= Problem to work on =
Each entry is to be restated word for word, with nothing omitted.

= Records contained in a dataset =
──────────
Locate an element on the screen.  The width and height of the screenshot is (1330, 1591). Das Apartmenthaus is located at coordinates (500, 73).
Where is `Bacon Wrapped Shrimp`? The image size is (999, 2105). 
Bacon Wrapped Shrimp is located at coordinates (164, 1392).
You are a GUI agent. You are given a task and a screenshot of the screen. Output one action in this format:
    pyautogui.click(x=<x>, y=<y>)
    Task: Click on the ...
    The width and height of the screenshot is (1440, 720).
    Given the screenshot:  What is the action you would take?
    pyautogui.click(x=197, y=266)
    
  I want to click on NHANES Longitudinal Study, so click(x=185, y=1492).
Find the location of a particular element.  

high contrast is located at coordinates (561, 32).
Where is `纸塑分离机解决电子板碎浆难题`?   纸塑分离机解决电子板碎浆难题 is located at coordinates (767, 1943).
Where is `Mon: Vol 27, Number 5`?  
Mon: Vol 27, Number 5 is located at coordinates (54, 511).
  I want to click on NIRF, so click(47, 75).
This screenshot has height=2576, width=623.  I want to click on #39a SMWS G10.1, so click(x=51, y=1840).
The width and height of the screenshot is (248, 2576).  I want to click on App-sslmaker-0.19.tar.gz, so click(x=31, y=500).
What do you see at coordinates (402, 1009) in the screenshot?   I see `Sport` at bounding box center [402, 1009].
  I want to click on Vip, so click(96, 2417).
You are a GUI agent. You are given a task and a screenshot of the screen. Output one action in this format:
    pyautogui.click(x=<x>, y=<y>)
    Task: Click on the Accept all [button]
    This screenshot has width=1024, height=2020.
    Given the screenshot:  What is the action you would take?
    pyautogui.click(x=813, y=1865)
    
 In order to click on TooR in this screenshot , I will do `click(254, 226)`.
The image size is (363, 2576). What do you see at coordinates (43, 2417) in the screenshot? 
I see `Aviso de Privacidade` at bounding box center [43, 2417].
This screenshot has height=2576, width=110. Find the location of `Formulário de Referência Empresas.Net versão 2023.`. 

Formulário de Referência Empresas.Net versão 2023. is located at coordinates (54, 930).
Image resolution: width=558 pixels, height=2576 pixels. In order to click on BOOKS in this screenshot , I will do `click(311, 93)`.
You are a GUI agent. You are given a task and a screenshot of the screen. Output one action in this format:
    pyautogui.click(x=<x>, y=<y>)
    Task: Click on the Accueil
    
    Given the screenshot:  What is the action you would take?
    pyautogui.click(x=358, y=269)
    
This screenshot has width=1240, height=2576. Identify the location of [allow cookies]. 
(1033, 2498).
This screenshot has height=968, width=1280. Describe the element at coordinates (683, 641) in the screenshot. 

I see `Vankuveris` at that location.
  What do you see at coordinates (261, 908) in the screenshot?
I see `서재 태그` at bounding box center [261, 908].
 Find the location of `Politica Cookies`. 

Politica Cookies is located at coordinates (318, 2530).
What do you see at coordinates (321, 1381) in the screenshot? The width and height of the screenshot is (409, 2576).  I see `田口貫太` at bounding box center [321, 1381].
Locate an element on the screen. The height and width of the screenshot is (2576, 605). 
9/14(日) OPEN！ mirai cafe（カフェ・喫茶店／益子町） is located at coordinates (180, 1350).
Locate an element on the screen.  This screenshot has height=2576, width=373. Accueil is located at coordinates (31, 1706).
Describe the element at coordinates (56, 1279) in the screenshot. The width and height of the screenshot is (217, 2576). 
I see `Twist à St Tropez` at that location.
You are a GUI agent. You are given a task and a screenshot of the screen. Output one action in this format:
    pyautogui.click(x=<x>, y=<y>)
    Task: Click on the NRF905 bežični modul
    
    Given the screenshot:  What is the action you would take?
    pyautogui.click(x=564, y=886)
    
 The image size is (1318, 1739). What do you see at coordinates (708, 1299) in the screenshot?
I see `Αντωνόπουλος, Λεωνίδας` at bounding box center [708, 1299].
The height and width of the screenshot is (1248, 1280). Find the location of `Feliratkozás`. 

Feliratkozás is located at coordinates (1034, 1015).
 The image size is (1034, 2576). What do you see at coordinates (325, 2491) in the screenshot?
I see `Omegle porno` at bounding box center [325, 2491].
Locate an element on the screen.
──────────
= Answer box =
Locate an element on the screen.  The width and height of the screenshot is (1330, 1591). Das Apartmenthaus is located at coordinates (500, 73).
Where is `Bacon Wrapped Shrimp`? The image size is (999, 2105). 
Bacon Wrapped Shrimp is located at coordinates (164, 1392).
You are a GUI agent. You are given a task and a screenshot of the screen. Output one action in this format:
    pyautogui.click(x=<x>, y=<y>)
    Task: Click on the ...
    The width and height of the screenshot is (1440, 720).
    Given the screenshot:  What is the action you would take?
    pyautogui.click(x=197, y=266)
    
  I want to click on NHANES Longitudinal Study, so click(x=185, y=1492).
Find the location of a particular element.  

high contrast is located at coordinates (561, 32).
Where is `纸塑分离机解决电子板碎浆难题`?   纸塑分离机解决电子板碎浆难题 is located at coordinates (767, 1943).
Where is `Mon: Vol 27, Number 5`?  
Mon: Vol 27, Number 5 is located at coordinates (54, 511).
  I want to click on NIRF, so click(47, 75).
This screenshot has height=2576, width=623.  I want to click on #39a SMWS G10.1, so click(x=51, y=1840).
The width and height of the screenshot is (248, 2576).  I want to click on App-sslmaker-0.19.tar.gz, so click(x=31, y=500).
What do you see at coordinates (402, 1009) in the screenshot?   I see `Sport` at bounding box center [402, 1009].
  I want to click on Vip, so click(96, 2417).
You are a GUI agent. You are given a task and a screenshot of the screen. Output one action in this format:
    pyautogui.click(x=<x>, y=<y>)
    Task: Click on the Accept all [button]
    This screenshot has width=1024, height=2020.
    Given the screenshot:  What is the action you would take?
    pyautogui.click(x=813, y=1865)
    
 In order to click on TooR in this screenshot , I will do `click(254, 226)`.
The image size is (363, 2576). What do you see at coordinates (43, 2417) in the screenshot? 
I see `Aviso de Privacidade` at bounding box center [43, 2417].
This screenshot has height=2576, width=110. Find the location of `Formulário de Referência Empresas.Net versão 2023.`. 

Formulário de Referência Empresas.Net versão 2023. is located at coordinates (54, 930).
Image resolution: width=558 pixels, height=2576 pixels. In order to click on BOOKS in this screenshot , I will do `click(311, 93)`.
You are a GUI agent. You are given a task and a screenshot of the screen. Output one action in this format:
    pyautogui.click(x=<x>, y=<y>)
    Task: Click on the Accueil
    
    Given the screenshot:  What is the action you would take?
    pyautogui.click(x=358, y=269)
    
This screenshot has width=1240, height=2576. Identify the location of [allow cookies]. 
(1033, 2498).
This screenshot has height=968, width=1280. Describe the element at coordinates (683, 641) in the screenshot. 

I see `Vankuveris` at that location.
  What do you see at coordinates (261, 908) in the screenshot?
I see `서재 태그` at bounding box center [261, 908].
 Find the location of `Politica Cookies`. 

Politica Cookies is located at coordinates (318, 2530).
What do you see at coordinates (321, 1381) in the screenshot? The width and height of the screenshot is (409, 2576).  I see `田口貫太` at bounding box center [321, 1381].
Locate an element on the screen. The height and width of the screenshot is (2576, 605). 
9/14(日) OPEN！ mirai cafe（カフェ・喫茶店／益子町） is located at coordinates (180, 1350).
Locate an element on the screen.  This screenshot has height=2576, width=373. Accueil is located at coordinates (31, 1706).
Describe the element at coordinates (56, 1279) in the screenshot. The width and height of the screenshot is (217, 2576). 
I see `Twist à St Tropez` at that location.
You are a GUI agent. You are given a task and a screenshot of the screen. Output one action in this format:
    pyautogui.click(x=<x>, y=<y>)
    Task: Click on the NRF905 bežični modul
    
    Given the screenshot:  What is the action you would take?
    pyautogui.click(x=564, y=886)
    
 The image size is (1318, 1739). What do you see at coordinates (708, 1299) in the screenshot?
I see `Αντωνόπουλος, Λεωνίδας` at bounding box center [708, 1299].
The height and width of the screenshot is (1248, 1280). Find the location of `Feliratkozás`. 

Feliratkozás is located at coordinates (1034, 1015).
 The image size is (1034, 2576). What do you see at coordinates (325, 2491) in the screenshot?
I see `Omegle porno` at bounding box center [325, 2491].
Locate an element on the screen.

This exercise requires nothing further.